One final job for the day.
I abandoned the coriander crop in the polytunnel - it just hasn't grown leafy enough this year - and sowed another few rows of carrots which so far have been doing very well under cover. Hopefully the carrot flies won't discover that the polytunnel has doors.

Sunday, 19 June 2016

D-Day looming

Sue's checking out the bees so I've decided it will be safest to stay inside for  a couple of hours and update the blog.

17th June
The school fayre
The school summer fayre and a good chance to sell some jams and honey. I got stuck sitting on the stall as Sue was bravely singing in her band, which I'm sure will have impressed all the children and parents in her school. Anyway, all the honey went. I could have sold more but the weather this last week was too wet for Sue to rob the hives again.
Sue's onion marmalade always sells well too - it's the main reason I grow so many onions.

D-Day
I returned home to the realisation that today was D-Day. I've not mentioned this before but I've known for a while that our wonderful neighbours Don and Maureen are moving. They will be a great loss. We will both miss our chats over the fence and Don was always there looking out for us and ready to help when we needed it. We will still see them as they've not moved too far away. In fact they've moved very close to our dentists so we can pop in every time we've got a toothache.
In one of our last conversations, Don told us about his long-time dentist and how he used to greet him with the phrase "Neither of us is going to get hurt today, are we?" He followed this with a raucous bout of laughter. That's how I'll remember Don.

So I returned home to see a different car in next door's driveway. That's when it all became very real. Later in the evening our new neighbours knocked at the door and we invited them in for a chat. They seem decent enough people but they're not Don :-(

Elvis ducks set free
I let Elvis's ducklings out tonight too. They've grown pretty big now, big enough to make a terrible mess of their small pen. When you first let a hen and her family out, the trouble comes with the hen being too defensive and fighting with the other hens. To ameliorate this I now try to let the hen out on her own a couple of days before letting the whole family out. This seems to avoid most of the trouble.
The ducklings clearly enjoyed their new diet of plantain leaves and whatever bugs, grubs and slimies were unfortunate enough to be in their path.

18th June
With the weather dry and us at home to keep an eye on them, we decided we would have another go at letting the turkey family out. Mum has been hopping the stable wall into the goose stable and then spending the day outside, but we have kept the poults inside following the terrible events of a while ago when we let them out too early and in bad weather only to lose four poults over the next two days.

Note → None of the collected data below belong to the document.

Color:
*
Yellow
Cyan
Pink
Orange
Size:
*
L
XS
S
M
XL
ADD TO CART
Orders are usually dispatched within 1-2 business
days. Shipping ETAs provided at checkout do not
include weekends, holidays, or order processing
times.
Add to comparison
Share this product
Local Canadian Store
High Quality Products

Today's release went well and the turkey family spent most of the day around the stables. They seem to be very keen on the herb patch.

There are raspberries in here somewhere
Meanwhile, I tackled the raspberry patch. The raspberries, under a strict regime of neglect, seem to be doing very well indeed this year. However, they are impossible to get to. Long grass, nettles, tansy, docks and sow thistles have been thriving. I spent the whole day just pulling weeds to restore the paths to their former state. Mowing them used to be a real pain so instead I decided to rotavate them and keep them bare. But with the soil wet the weeds took full advantage. I'm now opting for the cardboard mulch route. This should starve the weeds of light. At the same time, hopefully the weed seeds will germinate and rot off.

19th June
Peg looming
I am really aching from yesterday's mammoth weed pulling session, so I'll spend the morning pottering in the polytunnel. I've a few late brassicas to sow and there's kohl rabi to be picked.

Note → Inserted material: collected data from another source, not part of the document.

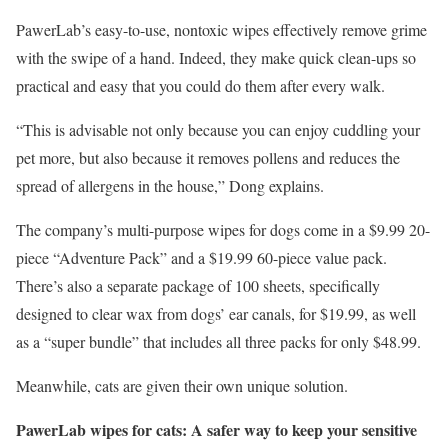
PawerLab’s easy-to-use, nontoxic wipes effectively remove grime
with the swipe of a hand. Indeed, they make quick clean-ups so
practical and easy that you could do them after every walk.
“This is advisable not only because you can enjoy cuddling your
pet more, but also because it removes pollens and reduces the
spread of allergens in the house,” Dong explains.
The company’s multi-purpose wipes for dogs come in a $9.99 20-
piece “Adventure Pack” and a $19.99 60-piece value pack.
There’s also a separate package of 100 sheets, specifically
designed to clear wax from dogs’ ear canals, for $19.99, as well
as a “super bundle” that includes all three packs for only $48.99.
Meanwhile, cats are given their own unique solution.
PawerLab wipes for cats: A safer way to keep your sensitive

Later on Sue and I are off to a fellow smallholder's to learn how to do peg looming. I'll post up some pictures when I get back.

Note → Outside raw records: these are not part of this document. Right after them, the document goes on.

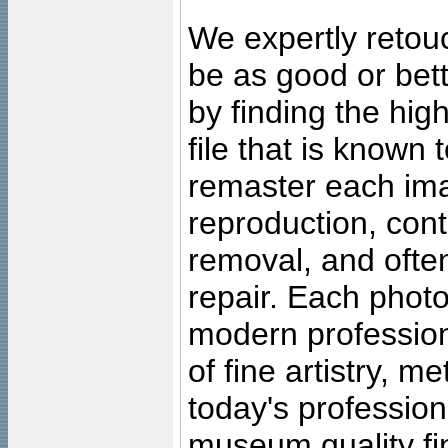
We expertly retouc
be as good or bett
by finding the high
file that is known
remaster each imag
reproduction, cont
removal, and often
repair. Each photo
modern profession
of fine artistry, m
today's professiona
museum quality fine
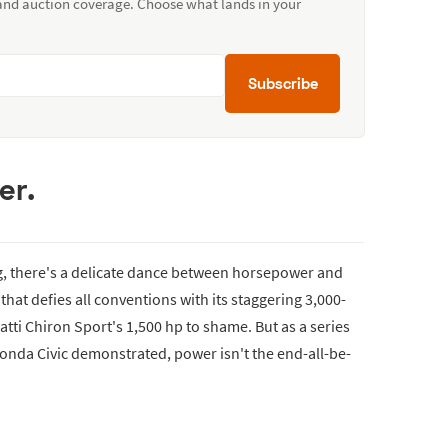
 and auction coverage. Choose what lands in your
Subscribe
er.
ng, there's a delicate dance between horsepower and
that defies all conventions with its staggering 3,000-
ti Chiron Sport's 1,500 hp to shame. But as a series
Honda Civic demonstrated, power isn't the end-all-be-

... back from the peg looming and we have bought a peg loom!
James keeps Leicester Longwools specifically for their dreadlocks which produce long strands of wool for peg looming. But I don't intend changing all our sheep just so we can use the fleeces to weave, so I took along the fleece we got from Rambo this year. To my delight it was easy to pull off and stretch out the fleece to almost a yard long with no great skill required.
Peg looming is the oldest form of weaving and is pretty easy to do, if a slow process - the perfect way to spend long, dark winter evenings. Admittedly these are far from my thoughts with the summer solstice looming.






Friday, 20 May 2016

Chasing Crazy Birds - A Pelican, A Green Warbler and A Bearded Vulture.


10th May
4.30am Lands End car park
As the first hint of light creeps into the morning sky, it becomes obvious that the furthest south-west peninsula of Britain is shrouded in a thick mist. There are several other vehicles in the car park. I grab a short power nap after the overnight drive.

8.30am
I've been awake for a few hours now. The weather hasn't improved much but it is now properly light. I have at least seen a Serin feeding on the ground, a bird which I have only seen a handful of times in this country.
Neil and I decide to check elsewhere, for the Dalmatian Pelican has not appeared in the sky. It was last seen heading this way at 6.30pm yesterday evening.

9.56am
Neil and I have unsuccessfully checked the pools at Skewjack - they are quite simply inaccessible. If the Pelican is sitting on there, it could stay there all day. There is certainly nothing about the weather to encourage it into the air. This is frustrating.
We've now headed over to Sennen and are just about to walk a track in search of Brew Pool. Yesterday the pelican spent most of the afternoon searching for somewhere to settle, moving between tiny inadequate pools, occasionally even just flopping down into fields. Brew Pool was one of the places it had visited and, being unviewable from any road, we felt it was worth a try.
Then a phone call. The Dalmatian Pelican's at Marazion Marsh!
A quick dash back to the car and we were heading off in a whacky races convoy back towards Penzance. There was a buzz in the air, but it quickly subsided when it became apparent the bird was not actually sitting on the marsh but had been reported flying over it and heading east. General consensus was to head past Penzance towards Helston in the hope that the expanse of water known as Looe Pool might have attracted it.
It's not easy to drive fast through the narrow roads of Cornwall, though we did our best, but with each snippet of further information it was becoming apparent that the 9.56am news was old and slightly questionable. The Marazion flyover had been some 45 minutes before that message.
In a fit of desperate optimism we plonked ourselves on the low cliffs near Helston, just hoping that the bird may have rested on the sea and would possibly soar past.

11.33am
DALMATIAN PELICAN again over Lands End.
We had moved on dodgy news and the gamble had not paid off. All those who had sat still were now watching the bird. The drive all the way back through Penzance and out onto the peninsula was frustrating and just a little bit scary (and I was the one driving!). All the while we were receiving updates that the pelican was still soaring in the air.
Eventually we pulled up just outside the small village of Sennen -where we had been at 9.56am - only to be told the bird had just disappeared from view.
More hair-raising driving down narrow country lanes in pursuit. Back to the area we had been checking this morning. Nothing. 10 minutes. Still nothing. This was incredibly frustrating. Then the call. "COMING THIS WAY". I scanned the sky and it didn't take long to see the target bird. It was the size of a flying boat!
Photo nabbed from Facebook. Alan Whitehead, I hope you don't mind! Fantastic photo.
It soared right over us before disappearing a couple of times, each time only to come back over our heads. It really was a monster of a bird, eclipsing the local gulls and buzzards.
By the time we left there were maybe 20+ car loads of birders all relieved to have finally caught up with this potential first for Britain and celebrating. It was good to catch up with friends, some who I'd not seen for a good couple of years.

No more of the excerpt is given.